### Problem
Look through the lines below and extract each one that contains "Strecken".

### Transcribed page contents
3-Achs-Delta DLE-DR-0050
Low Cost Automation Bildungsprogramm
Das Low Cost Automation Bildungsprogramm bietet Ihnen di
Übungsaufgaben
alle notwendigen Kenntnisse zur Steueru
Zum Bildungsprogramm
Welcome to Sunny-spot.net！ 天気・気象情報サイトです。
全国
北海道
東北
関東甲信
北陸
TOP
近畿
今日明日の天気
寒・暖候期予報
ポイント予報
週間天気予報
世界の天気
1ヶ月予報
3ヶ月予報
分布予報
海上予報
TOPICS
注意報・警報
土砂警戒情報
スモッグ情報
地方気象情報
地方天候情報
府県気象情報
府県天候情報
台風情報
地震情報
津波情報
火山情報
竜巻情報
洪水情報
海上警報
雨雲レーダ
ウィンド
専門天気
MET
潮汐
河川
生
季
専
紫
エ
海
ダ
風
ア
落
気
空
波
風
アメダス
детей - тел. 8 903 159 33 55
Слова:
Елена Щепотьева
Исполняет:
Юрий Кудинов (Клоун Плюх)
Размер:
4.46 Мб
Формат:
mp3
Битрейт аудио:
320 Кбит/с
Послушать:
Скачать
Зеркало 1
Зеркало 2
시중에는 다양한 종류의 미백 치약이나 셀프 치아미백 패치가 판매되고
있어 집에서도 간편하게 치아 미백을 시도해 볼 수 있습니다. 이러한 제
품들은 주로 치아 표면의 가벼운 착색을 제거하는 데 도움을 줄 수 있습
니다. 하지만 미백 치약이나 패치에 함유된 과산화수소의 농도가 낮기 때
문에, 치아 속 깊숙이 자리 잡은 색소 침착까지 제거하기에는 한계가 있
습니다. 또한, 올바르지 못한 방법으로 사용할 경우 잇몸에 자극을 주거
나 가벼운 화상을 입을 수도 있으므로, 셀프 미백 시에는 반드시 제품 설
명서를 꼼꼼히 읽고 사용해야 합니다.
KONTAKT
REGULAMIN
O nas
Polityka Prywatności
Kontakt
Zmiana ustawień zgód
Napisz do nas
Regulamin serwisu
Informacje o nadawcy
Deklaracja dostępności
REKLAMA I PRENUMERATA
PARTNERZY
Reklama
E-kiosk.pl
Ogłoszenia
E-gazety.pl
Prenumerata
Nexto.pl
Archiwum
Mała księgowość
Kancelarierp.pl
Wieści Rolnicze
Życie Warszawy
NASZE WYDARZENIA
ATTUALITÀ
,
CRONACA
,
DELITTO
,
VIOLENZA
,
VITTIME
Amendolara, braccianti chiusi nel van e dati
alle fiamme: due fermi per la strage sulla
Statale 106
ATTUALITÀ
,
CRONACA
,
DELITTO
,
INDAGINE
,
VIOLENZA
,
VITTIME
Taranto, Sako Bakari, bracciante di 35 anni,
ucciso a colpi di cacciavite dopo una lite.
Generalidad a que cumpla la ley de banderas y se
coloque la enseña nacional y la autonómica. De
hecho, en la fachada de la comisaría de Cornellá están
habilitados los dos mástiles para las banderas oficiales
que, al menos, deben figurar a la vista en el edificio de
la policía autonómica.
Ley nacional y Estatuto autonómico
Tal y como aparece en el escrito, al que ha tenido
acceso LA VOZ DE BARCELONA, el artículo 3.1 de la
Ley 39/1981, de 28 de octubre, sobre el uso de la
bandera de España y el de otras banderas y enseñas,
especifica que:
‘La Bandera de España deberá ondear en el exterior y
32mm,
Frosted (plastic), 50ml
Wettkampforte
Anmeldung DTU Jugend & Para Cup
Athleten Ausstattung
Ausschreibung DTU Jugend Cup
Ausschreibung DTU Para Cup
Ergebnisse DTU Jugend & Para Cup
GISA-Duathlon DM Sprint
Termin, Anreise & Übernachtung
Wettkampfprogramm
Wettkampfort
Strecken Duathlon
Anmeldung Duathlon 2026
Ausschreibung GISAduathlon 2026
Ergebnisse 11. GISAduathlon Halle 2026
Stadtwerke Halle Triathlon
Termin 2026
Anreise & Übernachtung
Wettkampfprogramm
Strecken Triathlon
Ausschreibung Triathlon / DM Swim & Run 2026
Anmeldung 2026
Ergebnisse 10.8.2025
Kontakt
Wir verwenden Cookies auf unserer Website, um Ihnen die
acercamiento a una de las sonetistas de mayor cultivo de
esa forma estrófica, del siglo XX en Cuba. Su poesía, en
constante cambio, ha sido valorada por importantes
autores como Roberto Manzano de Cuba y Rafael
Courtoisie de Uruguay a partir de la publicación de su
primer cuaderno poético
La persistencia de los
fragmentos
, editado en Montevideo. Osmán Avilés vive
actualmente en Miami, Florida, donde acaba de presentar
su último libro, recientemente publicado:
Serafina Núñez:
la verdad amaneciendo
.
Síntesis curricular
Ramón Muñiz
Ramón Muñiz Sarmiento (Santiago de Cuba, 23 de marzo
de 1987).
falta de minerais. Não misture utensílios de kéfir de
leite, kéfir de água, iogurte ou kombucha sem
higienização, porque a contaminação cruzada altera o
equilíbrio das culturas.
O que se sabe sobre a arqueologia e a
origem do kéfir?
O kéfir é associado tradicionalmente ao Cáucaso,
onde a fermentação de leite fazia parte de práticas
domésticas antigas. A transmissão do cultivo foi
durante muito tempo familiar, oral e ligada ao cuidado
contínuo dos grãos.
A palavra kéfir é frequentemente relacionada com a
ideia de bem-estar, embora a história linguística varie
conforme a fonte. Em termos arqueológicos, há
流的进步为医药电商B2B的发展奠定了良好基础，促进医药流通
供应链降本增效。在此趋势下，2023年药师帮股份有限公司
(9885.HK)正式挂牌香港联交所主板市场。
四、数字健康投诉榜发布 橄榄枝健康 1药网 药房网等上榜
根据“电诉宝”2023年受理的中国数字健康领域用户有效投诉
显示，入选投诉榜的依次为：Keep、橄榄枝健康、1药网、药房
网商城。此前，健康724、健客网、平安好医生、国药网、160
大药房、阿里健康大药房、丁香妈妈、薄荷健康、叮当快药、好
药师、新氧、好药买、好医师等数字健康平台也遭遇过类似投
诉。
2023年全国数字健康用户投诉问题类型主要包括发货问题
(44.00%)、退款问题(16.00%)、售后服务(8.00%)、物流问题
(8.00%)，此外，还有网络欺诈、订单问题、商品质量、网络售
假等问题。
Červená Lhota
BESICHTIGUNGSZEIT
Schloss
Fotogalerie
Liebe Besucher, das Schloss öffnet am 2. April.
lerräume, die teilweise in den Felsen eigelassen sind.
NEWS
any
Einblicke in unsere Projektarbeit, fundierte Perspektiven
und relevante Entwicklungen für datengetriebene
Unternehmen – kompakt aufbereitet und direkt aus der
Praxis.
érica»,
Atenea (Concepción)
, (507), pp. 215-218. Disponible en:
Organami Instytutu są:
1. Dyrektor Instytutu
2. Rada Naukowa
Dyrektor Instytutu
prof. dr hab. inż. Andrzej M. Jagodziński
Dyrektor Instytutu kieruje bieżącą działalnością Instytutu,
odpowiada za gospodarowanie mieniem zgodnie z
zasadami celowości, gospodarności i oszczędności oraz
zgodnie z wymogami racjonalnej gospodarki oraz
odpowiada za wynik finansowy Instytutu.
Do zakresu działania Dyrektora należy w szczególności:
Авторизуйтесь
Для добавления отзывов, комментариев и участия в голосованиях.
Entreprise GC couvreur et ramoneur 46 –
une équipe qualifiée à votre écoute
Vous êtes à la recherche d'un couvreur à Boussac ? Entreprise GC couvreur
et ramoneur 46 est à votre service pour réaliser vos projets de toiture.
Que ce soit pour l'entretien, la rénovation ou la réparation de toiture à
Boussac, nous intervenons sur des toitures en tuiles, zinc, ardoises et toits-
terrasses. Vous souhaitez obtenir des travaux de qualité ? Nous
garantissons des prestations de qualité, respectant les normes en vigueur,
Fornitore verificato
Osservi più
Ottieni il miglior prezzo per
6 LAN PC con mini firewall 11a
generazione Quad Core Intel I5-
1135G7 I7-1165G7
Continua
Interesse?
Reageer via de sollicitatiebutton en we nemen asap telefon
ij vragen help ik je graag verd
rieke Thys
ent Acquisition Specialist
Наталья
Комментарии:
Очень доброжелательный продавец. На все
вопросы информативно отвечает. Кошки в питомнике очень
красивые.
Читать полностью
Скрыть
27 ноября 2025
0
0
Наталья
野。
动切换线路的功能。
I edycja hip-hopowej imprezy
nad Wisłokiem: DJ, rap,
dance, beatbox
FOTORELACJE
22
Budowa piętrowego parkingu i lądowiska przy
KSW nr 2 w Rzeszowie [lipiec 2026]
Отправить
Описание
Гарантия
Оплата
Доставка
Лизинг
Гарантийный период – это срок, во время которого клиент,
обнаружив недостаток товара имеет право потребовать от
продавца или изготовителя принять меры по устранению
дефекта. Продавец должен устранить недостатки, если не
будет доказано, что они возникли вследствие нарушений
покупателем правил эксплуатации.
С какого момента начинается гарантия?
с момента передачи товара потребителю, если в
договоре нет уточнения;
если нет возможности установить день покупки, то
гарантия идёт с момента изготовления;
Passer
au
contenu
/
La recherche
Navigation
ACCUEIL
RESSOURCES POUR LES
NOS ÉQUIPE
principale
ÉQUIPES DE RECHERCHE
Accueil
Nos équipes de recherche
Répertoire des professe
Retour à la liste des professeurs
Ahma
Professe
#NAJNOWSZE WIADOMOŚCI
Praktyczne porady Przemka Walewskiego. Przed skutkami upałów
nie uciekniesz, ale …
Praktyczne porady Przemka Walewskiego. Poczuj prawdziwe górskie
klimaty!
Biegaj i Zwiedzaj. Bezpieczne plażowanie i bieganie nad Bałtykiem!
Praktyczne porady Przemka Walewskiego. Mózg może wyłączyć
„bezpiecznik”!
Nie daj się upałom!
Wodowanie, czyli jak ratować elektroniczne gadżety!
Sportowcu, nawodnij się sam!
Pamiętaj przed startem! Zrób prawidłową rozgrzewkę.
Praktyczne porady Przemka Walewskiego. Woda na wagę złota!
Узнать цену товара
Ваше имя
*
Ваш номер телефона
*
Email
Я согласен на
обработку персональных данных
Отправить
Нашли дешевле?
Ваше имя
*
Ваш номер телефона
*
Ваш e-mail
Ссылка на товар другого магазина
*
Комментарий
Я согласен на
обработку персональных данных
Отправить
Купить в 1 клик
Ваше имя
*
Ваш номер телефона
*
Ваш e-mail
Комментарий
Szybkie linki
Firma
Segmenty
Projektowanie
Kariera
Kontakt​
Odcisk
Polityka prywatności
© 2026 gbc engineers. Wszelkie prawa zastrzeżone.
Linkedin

### Expected answer
Strecken Duathlon
Strecken Triathlon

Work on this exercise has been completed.